Hard to open the access doors but good stuff inside !! |
We also checked all urinals to make sure that they were not
blocked and unblocked the few that were. And for good measure, added a bag of
sawdust for drying to poo part, a slick poster showing how to use and a fine
new plastic toilet seat, just like they have in
the US.
It was a good day’s work and they should be sleeping like a
log. I know I will.
Over the lunch break, I took the liberty of educating the
young Rutgers volunteers about some collegiate football history (first game
played in 1869 between Rutgers and Princeton). Then I told them the story of
one of the best college pranks ever, perpetrated upon Princeton by clever
Rutgers students on the occasion of the
centennial and last Princeton – Rutgers game. As I recall, it happened like
this:
A few days before the Centennial Game, Princeton awoke to
find a huge hole in the spot where one of the many Revolutionary War cannons
was supposed to be, with all the dirt from said hole piled next to it. There
are several of these cannons, buried bore end down in concrete, around the
central part of the campus.
As you might imagine , the campus was a buzz with talk of
the great theft (undoubtedly by Rutgers thugs). The engineers calculated how
the cannon might have been lifted from the hole and carried to a nearby truck.

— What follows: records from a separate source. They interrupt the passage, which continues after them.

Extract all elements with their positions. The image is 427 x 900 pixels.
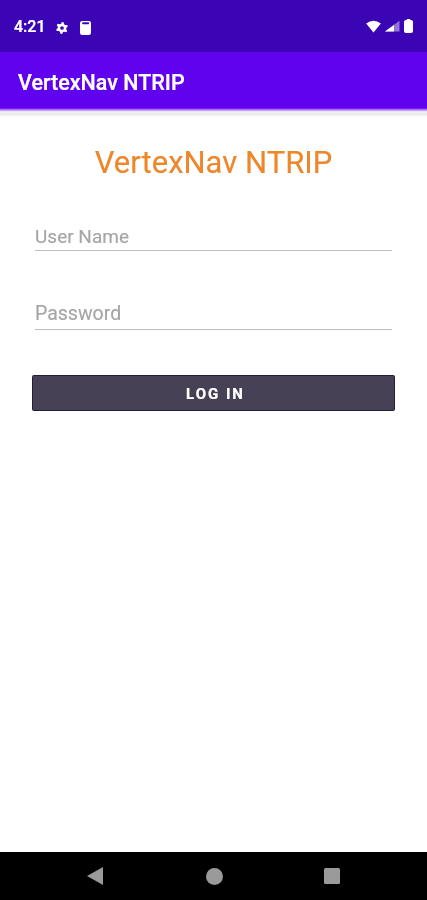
staticText: LOG IN bbox=[186, 385, 245, 403]
button[interactable]: Password bbox=[35, 296, 392, 330]
button[interactable]: Recent apps bbox=[308, 852, 356, 900]
button[interactable]: Home bbox=[190, 852, 238, 900]
staticText: Password bbox=[35, 302, 122, 325]
staticText: User Name bbox=[35, 225, 129, 247]
staticText: VertexNav NTRIP bbox=[0, 144, 427, 180]
staticText: 4:21 bbox=[14, 17, 46, 36]
button[interactable]: LOG IN bbox=[33, 376, 394, 410]
button[interactable]: User Name bbox=[35, 219, 392, 251]
staticText: VertexNav NTRIP bbox=[18, 70, 185, 95]
button[interactable]: Back bbox=[71, 852, 119, 900]
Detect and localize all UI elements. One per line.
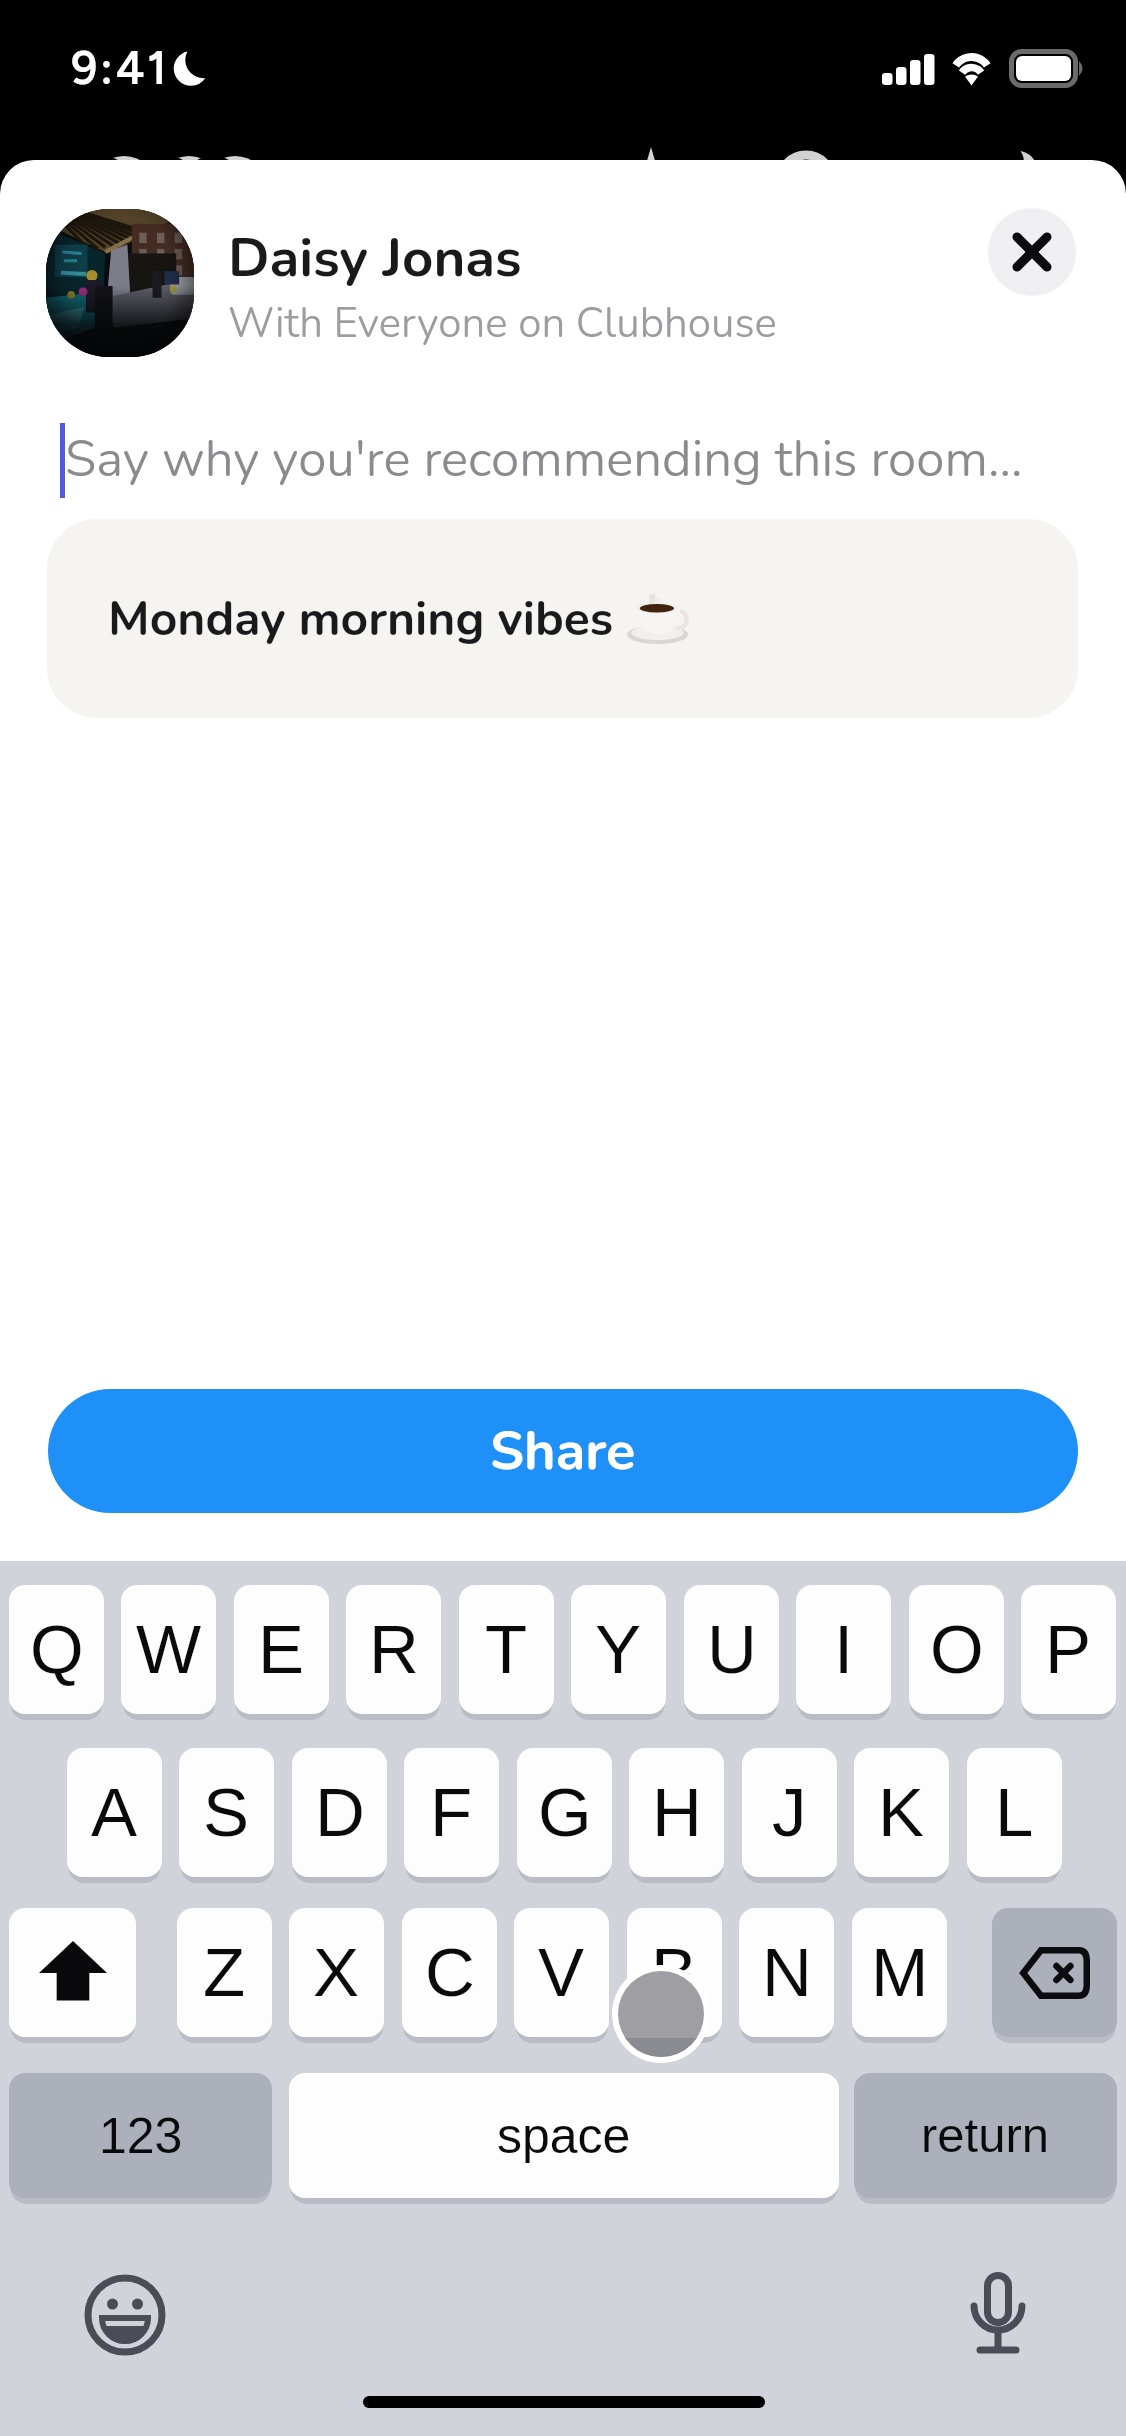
button[interactable]: D [292,1748,387,1877]
staticText: Say why you're recommending this room... [65,424,1023,494]
button[interactable]: C [402,1908,497,2037]
staticText: Daisy Jonas [228,221,522,295]
staticText: Q [30,1611,84,1688]
button[interactable]: Q [9,1585,104,1714]
staticText: K [878,1774,925,1851]
staticText: W [136,1611,202,1688]
button[interactable]: U [684,1585,779,1714]
staticText: Y [595,1611,642,1688]
staticText: T [485,1611,528,1688]
staticText: I [834,1611,854,1688]
button[interactable]: Dictation [951,2262,1045,2356]
staticText: X [313,1934,360,2011]
button[interactable]: X [289,1908,384,2037]
button[interactable]: Shift [9,1908,136,2037]
button[interactable]: Close [988,208,1076,296]
staticText: V [538,1934,585,2011]
button[interactable]: Share [48,1389,1078,1513]
button[interactable]: S [179,1748,274,1877]
button[interactable]: M [852,1908,947,2037]
staticText: R [369,1611,419,1688]
staticText: H [652,1774,702,1851]
staticText: P [1045,1611,1092,1688]
staticText: O [930,1611,984,1688]
button[interactable]: V [514,1908,609,2037]
staticText: N [762,1934,812,2011]
staticText: M [871,1934,929,2011]
button[interactable]: J [742,1748,837,1877]
button[interactable]: Monday morning vibes [47,519,1078,718]
button[interactable]: A [67,1748,162,1877]
staticText: 123 [99,2108,183,2164]
staticText: J [772,1774,807,1851]
button[interactable]: E [234,1585,329,1714]
staticText: C [425,1934,475,2011]
staticText: return [921,2108,1050,2163]
button[interactable]: Backspace [992,1908,1117,2037]
staticText: A [91,1774,138,1851]
button[interactable]: Z [177,1908,272,2037]
button[interactable]: P [1021,1585,1116,1714]
button[interactable]: 123 [9,2073,272,2198]
button[interactable]: H [629,1748,724,1877]
button[interactable]: space [289,2073,839,2198]
staticText: Share [490,1414,636,1488]
button[interactable]: R [346,1585,441,1714]
button[interactable]: Emoji keyboard [78,2268,172,2362]
button[interactable]: G [517,1748,612,1877]
staticText: D [315,1774,365,1851]
button[interactable]: Y [571,1585,666,1714]
button[interactable]: B [627,1908,722,2037]
button[interactable]: return [854,2073,1117,2198]
staticText: F [430,1774,473,1851]
button[interactable]: K [854,1748,949,1877]
button[interactable]: W [121,1585,216,1714]
staticText: G [538,1774,592,1851]
staticText: B [651,1934,698,2011]
staticText: E [258,1611,305,1688]
staticText: space [497,2108,631,2164]
staticText: 9:41 [71,40,170,95]
button[interactable]: T [459,1585,554,1714]
button[interactable]: N [739,1908,834,2037]
button[interactable]: F [404,1748,499,1877]
button[interactable]: O [909,1585,1004,1714]
staticText: With Everyone on Clubhouse [228,295,777,352]
staticText: S [203,1774,250,1851]
button[interactable]: I [796,1585,891,1714]
staticText: Monday morning vibes [108,586,627,651]
staticText: Z [203,1934,246,2011]
staticText: L [995,1774,1034,1851]
staticText: U [707,1611,757,1688]
button[interactable]: L [967,1748,1062,1877]
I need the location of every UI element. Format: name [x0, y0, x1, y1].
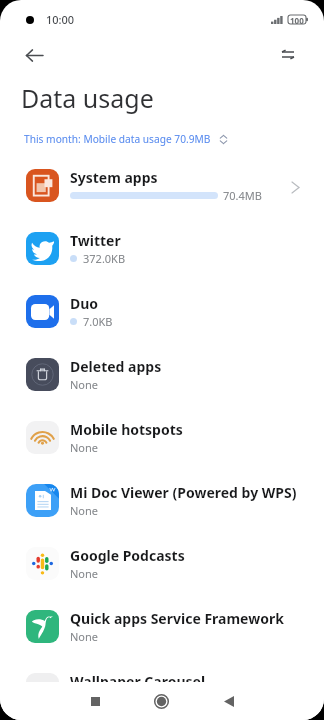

The pre-law students fawned over the penalties for theft of antiquities. But,
most of us were just generally in awe of the magnitude of the prank. Gives the
brutes credit for that, at least. We fully expected the cannon would be
returned with great fanfare at halftime of the game.
But, the game came and went and no cannon. Princeton took
its annual beat-down with dignity and some thanks that this would be the LAST
game with Rutgers. But, where was that cannon? The NJ State Police got
involved, the respective administrations corresponded with no result.
It took a dog (god spelled backward) to solve the mystery. A
small dog (was it the famous Thurmond?) was digging on the pile of dirt, when
it’s owner noticed a black, shiny object in the dirt. IT WAS THE CANNON !! The
clever Rutgers lads (or was it an inside Nassau job?) had counted on the fact
that no one really knew the exact position of the big gun and had simply dug an
appropriately sized hole NEXT to the cannon.
I rate it as a brilliant prank.
I seem to have good luck when it comes to work days with
volunteers. Today was not one of them. We were all set up and ready for the
Rutgers group in Curti, when word came that they were stuck on the other side
of a parro (traffic stoppage on the PanAm – a strike – in Santa Fe). No
volunteers today. Such is life in the 3rd World.
No volunteers today, so I played with Leonardo’s puppy for a
while. Pups move so fast, it’s hard to get a good photo.
ALL HAIL THE NEW KING “Gorgeous George”. He is the new alpha
rooster in the area, replacing Black Bart. It was a bloody coup (or coop), as
Bart was had for last Sunday’s dinner by my neighbors.